Aujourd’hui, quelle est la place de l’intercommunalité ?
L’essentiel des décisions politiques, en particulier sur l’investissement public, se prend au niveau intercommunal où il n’y a pas véritablement de débat démocratique à cause d’une absence de politisation et de controverse. Certains s’en accommodent très bien mais cela reflète un malaise démocratique. Cet échelon fonctionnel, qui marche bien mais doublonne avec d’autres administrations, coûte cher et met en difficulté les maires qui sont progressivement dépossédés de leurs compétences du fait de la complexité des enjeux et du besoin d’ingénierie pour conduire des politiques publiques. Je rappelle le constat de la Cour des comptes : sur nombre de compétences, communes et intercommunalités continuent de doublonner alors que ce sont elles qui pèsent le plus dans les dépenses publiques locales. Les communes nouvelles représentent une bonne dynamique mais qui reste insuffisante.
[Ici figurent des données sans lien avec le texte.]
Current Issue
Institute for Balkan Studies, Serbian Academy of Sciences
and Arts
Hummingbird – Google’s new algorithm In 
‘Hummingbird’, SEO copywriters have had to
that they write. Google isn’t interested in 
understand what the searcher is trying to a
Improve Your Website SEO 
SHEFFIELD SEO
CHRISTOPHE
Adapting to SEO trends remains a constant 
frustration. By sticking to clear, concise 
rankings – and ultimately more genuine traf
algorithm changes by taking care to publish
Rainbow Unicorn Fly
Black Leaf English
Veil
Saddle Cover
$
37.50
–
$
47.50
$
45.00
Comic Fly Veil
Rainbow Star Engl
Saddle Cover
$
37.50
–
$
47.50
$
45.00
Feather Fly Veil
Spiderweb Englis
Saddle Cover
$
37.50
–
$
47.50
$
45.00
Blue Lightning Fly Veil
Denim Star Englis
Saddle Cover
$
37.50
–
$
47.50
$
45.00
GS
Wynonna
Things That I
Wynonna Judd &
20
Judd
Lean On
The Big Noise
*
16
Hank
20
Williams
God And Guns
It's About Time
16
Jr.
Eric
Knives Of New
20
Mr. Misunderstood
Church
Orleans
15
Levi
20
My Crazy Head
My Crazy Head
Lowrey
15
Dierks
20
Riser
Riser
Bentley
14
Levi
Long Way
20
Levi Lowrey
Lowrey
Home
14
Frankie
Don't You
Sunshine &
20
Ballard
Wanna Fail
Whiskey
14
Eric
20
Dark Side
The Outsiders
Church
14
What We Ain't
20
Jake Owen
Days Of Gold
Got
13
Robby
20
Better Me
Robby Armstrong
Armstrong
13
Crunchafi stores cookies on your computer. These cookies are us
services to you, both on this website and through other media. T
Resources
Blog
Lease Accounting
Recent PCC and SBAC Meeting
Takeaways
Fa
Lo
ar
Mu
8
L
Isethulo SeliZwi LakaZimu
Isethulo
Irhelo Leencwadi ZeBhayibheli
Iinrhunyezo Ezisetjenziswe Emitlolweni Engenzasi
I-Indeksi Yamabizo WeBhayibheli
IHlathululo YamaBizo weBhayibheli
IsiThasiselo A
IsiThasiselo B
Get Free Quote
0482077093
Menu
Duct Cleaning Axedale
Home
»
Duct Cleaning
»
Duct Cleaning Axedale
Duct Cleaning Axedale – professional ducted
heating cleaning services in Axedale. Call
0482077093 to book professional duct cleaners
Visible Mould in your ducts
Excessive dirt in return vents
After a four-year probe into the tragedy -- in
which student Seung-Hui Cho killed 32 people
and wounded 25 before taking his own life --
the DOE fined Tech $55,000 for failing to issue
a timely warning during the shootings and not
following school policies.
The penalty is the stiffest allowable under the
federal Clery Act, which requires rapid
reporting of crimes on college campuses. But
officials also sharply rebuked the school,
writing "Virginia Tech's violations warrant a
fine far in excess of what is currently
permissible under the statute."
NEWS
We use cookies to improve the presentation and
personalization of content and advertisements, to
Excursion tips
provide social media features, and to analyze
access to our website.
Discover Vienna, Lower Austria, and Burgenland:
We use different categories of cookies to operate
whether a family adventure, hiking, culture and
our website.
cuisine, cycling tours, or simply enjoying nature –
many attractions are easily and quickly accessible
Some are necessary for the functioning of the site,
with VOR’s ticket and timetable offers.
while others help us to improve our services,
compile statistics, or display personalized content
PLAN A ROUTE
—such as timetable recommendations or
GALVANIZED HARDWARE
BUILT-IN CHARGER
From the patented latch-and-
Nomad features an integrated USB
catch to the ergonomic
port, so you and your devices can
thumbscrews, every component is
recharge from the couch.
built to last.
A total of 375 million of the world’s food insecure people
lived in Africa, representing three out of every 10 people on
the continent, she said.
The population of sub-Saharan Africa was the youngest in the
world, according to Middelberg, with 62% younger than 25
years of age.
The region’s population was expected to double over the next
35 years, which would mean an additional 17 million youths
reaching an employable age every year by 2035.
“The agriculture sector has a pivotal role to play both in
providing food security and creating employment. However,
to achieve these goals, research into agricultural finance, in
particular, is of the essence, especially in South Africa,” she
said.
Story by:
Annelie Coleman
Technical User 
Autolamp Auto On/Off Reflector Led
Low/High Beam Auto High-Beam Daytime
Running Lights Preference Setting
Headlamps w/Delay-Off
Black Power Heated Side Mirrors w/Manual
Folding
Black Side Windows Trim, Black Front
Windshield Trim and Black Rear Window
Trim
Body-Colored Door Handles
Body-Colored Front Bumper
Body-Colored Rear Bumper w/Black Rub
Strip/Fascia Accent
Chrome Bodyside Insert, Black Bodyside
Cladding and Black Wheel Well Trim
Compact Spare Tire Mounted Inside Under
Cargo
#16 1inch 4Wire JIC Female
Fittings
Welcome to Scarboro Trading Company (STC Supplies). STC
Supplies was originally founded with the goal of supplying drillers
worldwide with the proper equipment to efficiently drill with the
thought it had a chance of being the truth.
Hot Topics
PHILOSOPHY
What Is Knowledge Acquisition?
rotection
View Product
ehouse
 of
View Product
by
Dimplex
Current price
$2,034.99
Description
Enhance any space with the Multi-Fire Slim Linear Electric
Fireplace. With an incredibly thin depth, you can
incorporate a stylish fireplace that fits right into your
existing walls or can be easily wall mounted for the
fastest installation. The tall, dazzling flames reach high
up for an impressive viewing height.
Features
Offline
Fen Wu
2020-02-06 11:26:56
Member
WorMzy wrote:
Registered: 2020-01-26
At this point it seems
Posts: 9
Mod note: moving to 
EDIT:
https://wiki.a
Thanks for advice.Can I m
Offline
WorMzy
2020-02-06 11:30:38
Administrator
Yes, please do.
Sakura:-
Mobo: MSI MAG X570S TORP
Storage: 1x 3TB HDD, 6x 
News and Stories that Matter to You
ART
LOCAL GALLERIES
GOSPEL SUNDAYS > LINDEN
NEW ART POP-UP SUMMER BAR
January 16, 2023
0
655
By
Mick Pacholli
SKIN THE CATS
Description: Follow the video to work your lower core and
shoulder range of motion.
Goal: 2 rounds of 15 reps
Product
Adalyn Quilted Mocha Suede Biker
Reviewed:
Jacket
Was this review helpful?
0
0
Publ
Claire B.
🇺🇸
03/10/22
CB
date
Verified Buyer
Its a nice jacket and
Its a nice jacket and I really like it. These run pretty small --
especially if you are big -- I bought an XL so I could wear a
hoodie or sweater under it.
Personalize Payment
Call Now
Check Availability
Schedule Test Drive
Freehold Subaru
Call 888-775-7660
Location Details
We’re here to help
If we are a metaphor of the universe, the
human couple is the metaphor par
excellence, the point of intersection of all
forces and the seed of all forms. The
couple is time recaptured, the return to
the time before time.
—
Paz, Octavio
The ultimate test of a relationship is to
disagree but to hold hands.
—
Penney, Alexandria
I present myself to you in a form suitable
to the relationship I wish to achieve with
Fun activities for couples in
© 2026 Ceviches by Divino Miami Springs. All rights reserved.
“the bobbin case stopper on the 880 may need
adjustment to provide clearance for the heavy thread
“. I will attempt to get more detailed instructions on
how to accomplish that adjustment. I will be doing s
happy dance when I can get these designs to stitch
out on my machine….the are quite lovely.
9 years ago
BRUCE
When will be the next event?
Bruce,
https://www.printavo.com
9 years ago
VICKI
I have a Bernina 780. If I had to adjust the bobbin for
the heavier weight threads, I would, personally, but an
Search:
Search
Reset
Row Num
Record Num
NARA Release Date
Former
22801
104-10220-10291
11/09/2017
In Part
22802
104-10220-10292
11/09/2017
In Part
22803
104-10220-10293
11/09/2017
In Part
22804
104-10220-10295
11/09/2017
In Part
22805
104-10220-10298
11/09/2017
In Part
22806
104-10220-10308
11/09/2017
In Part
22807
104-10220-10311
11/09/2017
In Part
Il faut donc une profonde remise à plat face à une certaine ambiguïté et hypocrisie de bon nombre d’élus qui ont trop facilement tendance à dénoncer l’intercommunalité comme l’État.
Quel devrait être leur rôle ?
Il devrait s’agir d’intercommunalités support, avec un périmètre élargi et des communes plus fortes. Je pense à des EPCI à l’échelle des bassins de vie dans lesquelles les communes pèseraient davantage. Étant favorable à une subsidiarité ascendante, il faut savoir, avec des communes moins nombreuses et plus puissantes, les compétences que l’on peut exercer. Les autres le seront par les EPCI qui constituent la bonne échelle de coopération territoriale pour répondre aux grands enjeux comme par exemple l’adaptation climatique.
Malheureusement, la vision ascendante constitue l’inverse du modèle français avec toujours le législateur qui réforme du haut vers le bas !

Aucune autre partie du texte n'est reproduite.